Sir Ilan se había propuesto minar las bases que sustentaban el poder del Duque. Su Dama, su auténtica Dama, así se lo había ordenado. Le había dicho qué hacer, pero no cómo hacerlo. La sinuosa mente del imponente guerrero no necesitaba ayuda para hacer lo que mejor sabía hacer.
Elevarse en la pirámide de poder.
Y aquel que se interpusiera en su camino tenía una salida fácil. La muerte.
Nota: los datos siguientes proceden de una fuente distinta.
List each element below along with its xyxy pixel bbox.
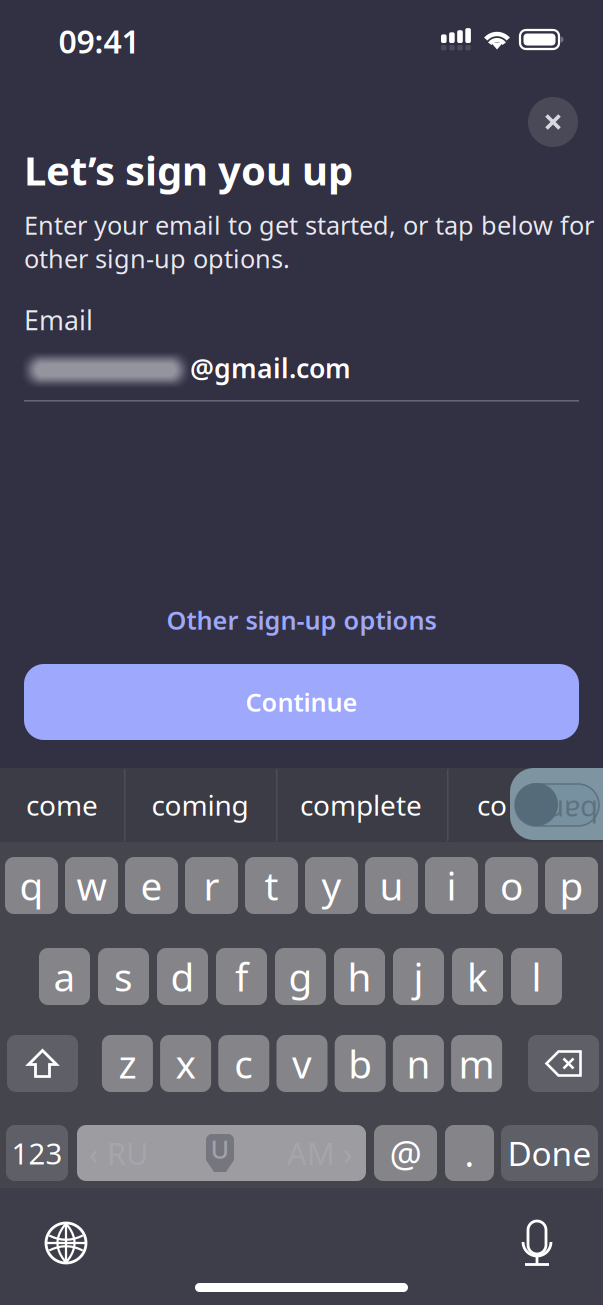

Un irritante olor llegó hasta él cuando tomó aire con fuerza. Sus hombres estaban prendiendo la pila de cuerpos mutilados, previamente regados con el aceite aromático que las víctimas transportaban de vuelta a su país. El dulzón hedor pronto se extendió por el patio fortificado que rodeaba la Torre. Sir Ilan y el resto de los guerreros miraban cómo el fuego consumía a los "espías". Todos, o casi todos, con una sonrisa de diversión en sus labios. Sir Ilan no era estúpido, ni mucho menos, y sabía que si quería seguridad en sus planes debía rodearse de gente que le apoyara. Por eso el plazo de un día que el Duque le había dado para partir hacia la Torre había sido suficiente para que pudiera cambiar la composición del destacamento que se llevaba. Casi dos mil hombres, repartidos entre espadachines, ballesteros, piqueros acorazados y un pequeño grupo de Guerreros Negros, apenas medio centenar. Éstos, llamados así por sus armaduras hechas con escamas de dragón negro, eran sus más fieles partidarios, pues compartían su misma meta: alcanzar el poder por la fuerza. Casi dos tercios de aquella fuerza de combate haría cualquier cosa por obedecer a sir Ilan.
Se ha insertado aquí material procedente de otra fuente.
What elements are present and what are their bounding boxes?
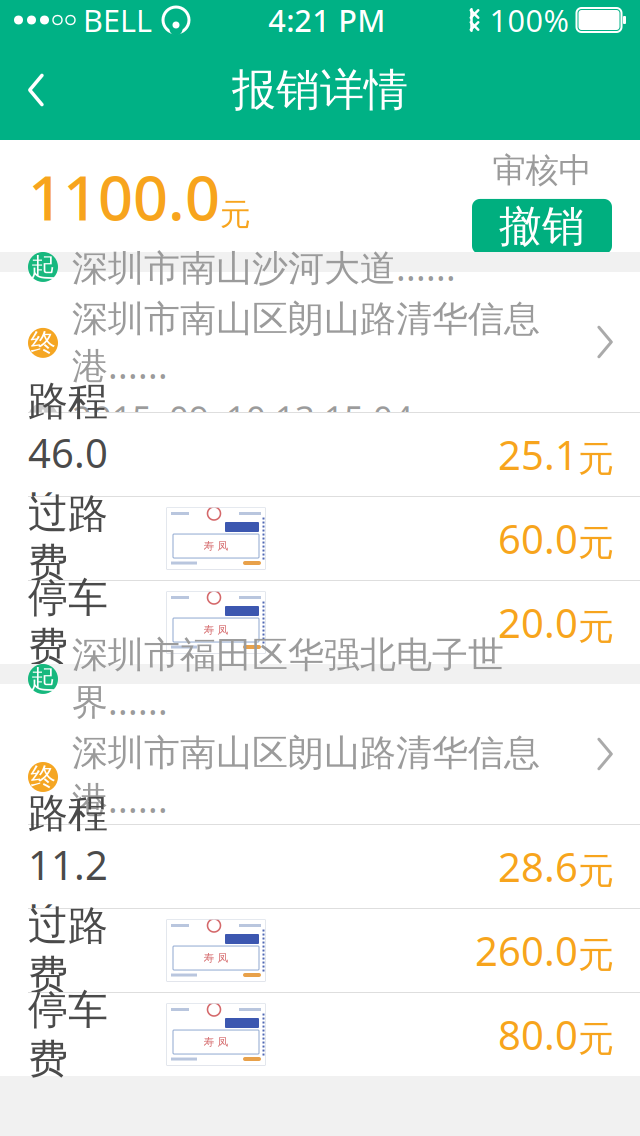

Sonrió mientras observaba detenidamente las caras de sus subordinados. Debajo de sus sonrisas había implacables guerreros, fríos asesinos. Lo mejor del ducado, y casi todos fieles a él. Este pensamiento le hizo fijarse en una pequeña y frágil figura, ataviada con una túnica negra, que observaba la escena desde más lejos. Zhura, tan hermosa como mortífera, era la estudiante favorita del Duque, y la más avezada. No sólo eso, sino que era fanáticamente leal a su maestro. La aprendiza de mago, junto con otros dos estudiantes de lord Sergei, estaban allí para vigilarle. Lo cual le recordó... sí. Allí estaba.
Casi invisible, protegía a los tres hechiceros de cualquier cosa a la que no fueran capaces de enfrentarse ellos solos, posiblemente con órdenes estrictas de no hacer nada sino cuidar en la sombra a los magos. Un único representante de la Hermandad de la Mano de Ébano, la guardia personal de lord Sergei. Un pequeño grupo de Ejecutores renegados, no más de una veintena de miembros, cada uno con la valía de un ejército. Los Ejecutores, un grupo creado en otro tiempo por el Imperio, cuando éste tenía algo de poder, para vigilar a los siempre indisciplinados nobles. Ahora, con el poder del trono imperial reducido a la mínima expresión, la Orden de los Ejecutores todavía persistía, vigilando, escudriñando, tal vez con más poder de lo que muchos condes y barones admitían. Y aquél que sir Ilan tenía, o creía tener, delante era un renegado de esa severa y mortífera Orden. Nadia sabía cómo lord Sergei había reunido bajo su égida a esos retorcidos y eficientes asesinos. Tampoco quería saberlo.
Flexionó sus poderosos brazos, observando cómo los músculos de acero se marcaban en su bronceada piel. Aquellos brazos habían matado a cientos de hombres. Se decía que un Ejecutor podía acabar él solo con un ejército, de noche y en las mejores condiciones. También se decía que un miembro de la Hermandad era incluso más eficiente, con sus capacidades mágicamente mejoradas por el Duque Negro.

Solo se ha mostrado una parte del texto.